Member of the North Carolina House of Representatives
- In office January 1, 1995 – January 1, 2013
- Preceded by: Richard Moore
- Succeeded by: Winkie Wilkins (Redistricting)
- Constituency: 22nd District (1995-2003) 32nd District (2003-2013)
- In office January 1, 1983 – January 1, 1993
- Preceded by: Thomas William Ellis Jr. (Redistricting)
- Succeeded by: Richard Moore
- Constituency: 22nd District

Personal details
- Born: James Walker Crawford Jr. October 4, 1937 (age 88)
- Party: Democratic
- Education: University of North Carolina, Chapel Hill (BS)
- Profession: retail developer

= James W. Crawford Jr. =

American politician from North Carolina

James Walker Crawford Jr. (born October 4, 1937) is a former member of the North Carolina General Assembly. A Democrat, he represented the state's thirty-second House district, including constituents in Granville and Vance counties. A retail developer from Oxford, North Carolina, Crawford served fourteen terms in the state House of Representatives. In his last term he served as one of the chairmen of the House Appropriations committee (and the only Democrat to be a chairman in the Republican-majority House).
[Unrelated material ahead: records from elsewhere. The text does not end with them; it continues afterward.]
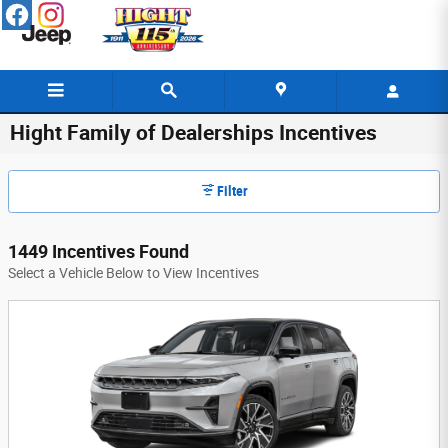
Skip to main content
Hight Family of Dealerships Incentives
Filter
1449 Incentives Found
Select a Vehicle Below to View Incentives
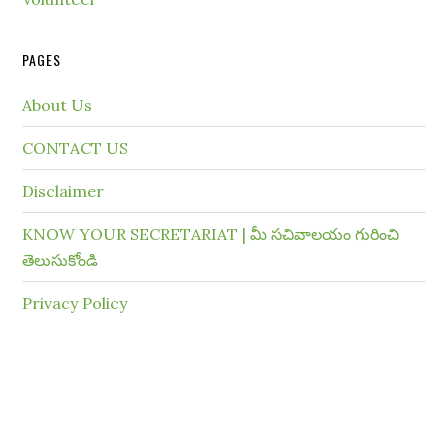
PAGES
About Us
CONTACT US
Disclaimer
KNOW YOUR SECRETARIAT | మీ సచివాలయం గురించి
తెలుసుకోండి
Privacy Policy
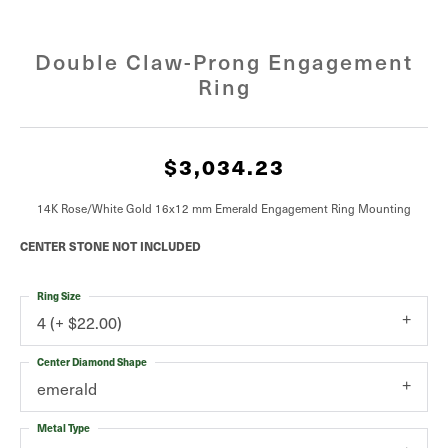
Double Claw-Prong Engagement
Ring
$3,034.23
14K Rose/White Gold 16x12 mm Emerald Engagement Ring Mounting
CENTER STONE NOT INCLUDED
Ring Size
4 (+ $22.00)
Center Diamond Shape
emerald
Metal Type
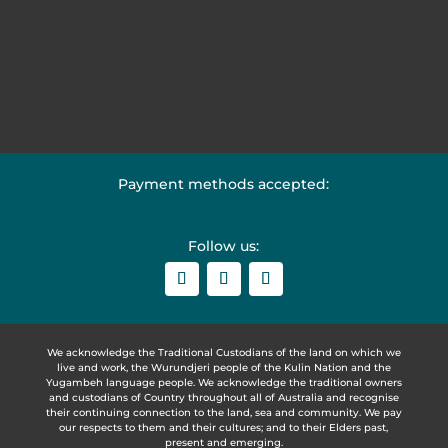
Payment methods accepted:
Follow us:
We acknowledge the Traditional Custodians of the land on which we
live and work, the Wurundjeri people of the Kulin Nation and the
Yugambeh language people. We acknowledge the traditional owners
and custodians of Country throughout all of Australia and recognise
their continuing connection to the land, sea and community. We pay
our respects to them and their cultures; and to their Elders past,
present and emerging.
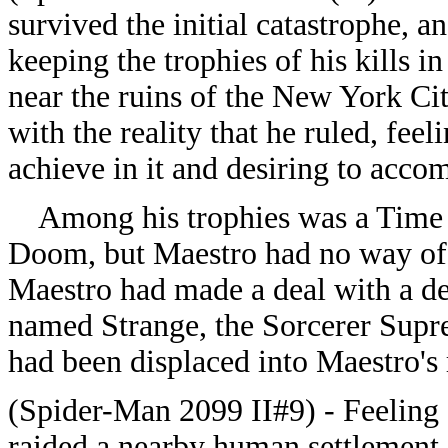
survived the initial catastrophe, 
keeping the trophies of his kills i
near the ruins of the New York Ci
with the reality that he ruled, feel
achieve in it and desiring to acco
Among his trophies was a Time P
Doom, but Maestro had no way of a
Maestro had made a deal with a d
named Strange, the Sorcerer Supr
had been displaced into Maestro's r
(Spider-Man 2099 II#9) - Feeling a
raided a nearby human settlement, k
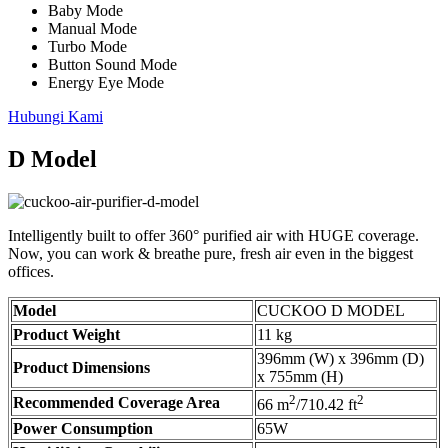
Baby Mode
Manual Mode
Turbo Mode
Button Sound Mode
Energy Eye Mode
Hubungi Kami
D Model
Intelligently built to offer 360° purified air with HUGE coverage.
Now, you can work & breathe pure, fresh air even in the biggest
offices.
Model
CUCKOO D MODEL
Product Weight
11 kg
396mm (W) x 396mm (D)
Product Dimensions
x 755mm (H)
2
2
Recommended Coverage Area
66 m
/710.42 ft
Power Consumption
65W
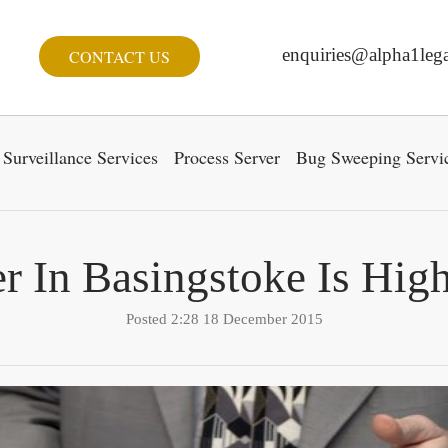
enquiries@alpha1lega
CONTACT US
Surveillance Services
Process Server
Bug Sweeping Servi
r In Basingstoke Is Hig
Posted 2:28 18 December 2015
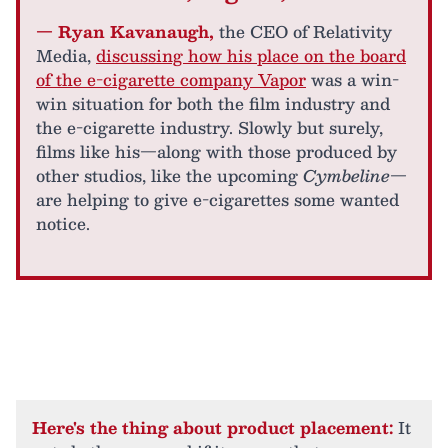
— Ryan Kavanaugh,
the CEO of Relativity
Media,
discussing how his place on the board
of the e-cigarette company Vapor
was a win-
win situation for both the film industry and
the e-cigarette industry. Slowly but surely,
films like his—along with those produced by
other studios, like the upcoming
Cymbeline
—
are helping to give e-cigarettes some wanted
notice.
Here's the thing about product placement:
It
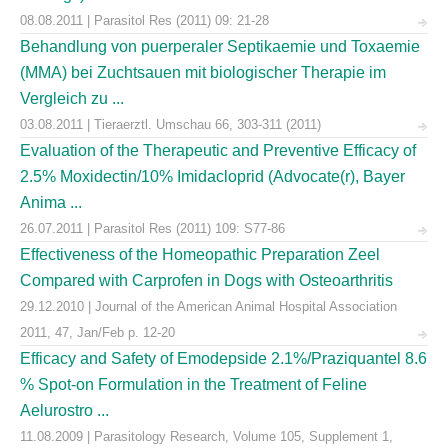
08.08.2011 | Parasitol Res (2011) 09: 21-28
Behandlung von puerperaler Septikaemie und Toxaemie
(MMA) bei Zuchtsauen mit biologischer Therapie im
Vergleich zu ...
03.08.2011 | Tieraerztl. Umschau 66, 303-311 (2011)
Evaluation of the Therapeutic and Preventive Efficacy of
2.5% Moxidectin/10% Imidacloprid (Advocate(r), Bayer
Anima ...
26.07.2011 | Parasitol Res (2011) 109: S77-86
Effectiveness of the Homeopathic Preparation Zeel
Compared with Carprofen in Dogs with Osteoarthritis
29.12.2010 | Journal of the American Animal Hospital Association
2011, 47, Jan/Feb p. 12-20
Efficacy and Safety of Emodepside 2.1%/Praziquantel 8.6
% Spot-on Formulation in the Treatment of Feline
Aelurostro ...
11.08.2009 | Parasitology Research, Volume 105, Supplement 1,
Crawford earned a degree in Industrial Relations from the University of North Carolina at Chapel Hill. After serving in the United States Navy and as an Oxford city commissioner, Crawford was first elected to the legislature in 1982. He considered a run for Lieutenant Governor of North Carolina in 1988, but dropped out and was re-elected to the House. In 1992, he ran for Lt. Governor, losing in the Democratic primary to Dennis Wicker. Crawford's seat in the House was won by Richard H. Moore. When Moore ran for Congress in 1994, Crawford won the seat back. He was re-elected without opposition in 2006. In 2008 and in 2010, he was opposed by Libertarian Barbara Howe.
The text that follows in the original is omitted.